▸ **Work item**
Leave every picture out, and print the full listing again exactly.

▸ **Dataset section**
>>>

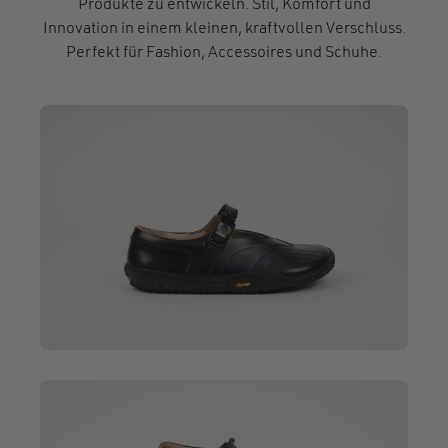
Produkte zu entwickeln. Stil, Komfort und
Innovation in einem kleinen, kraftvollen Verschluss.
Perfekt für Fashion, Accessoires und Schuhe.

<<<

▸ **Response to the exercise**
Produkte zu entwickeln. Stil, Komfort und
Innovation in einem kleinen, kraftvollen Verschluss.
Perfekt für Fashion, Accessoires und Schuhe.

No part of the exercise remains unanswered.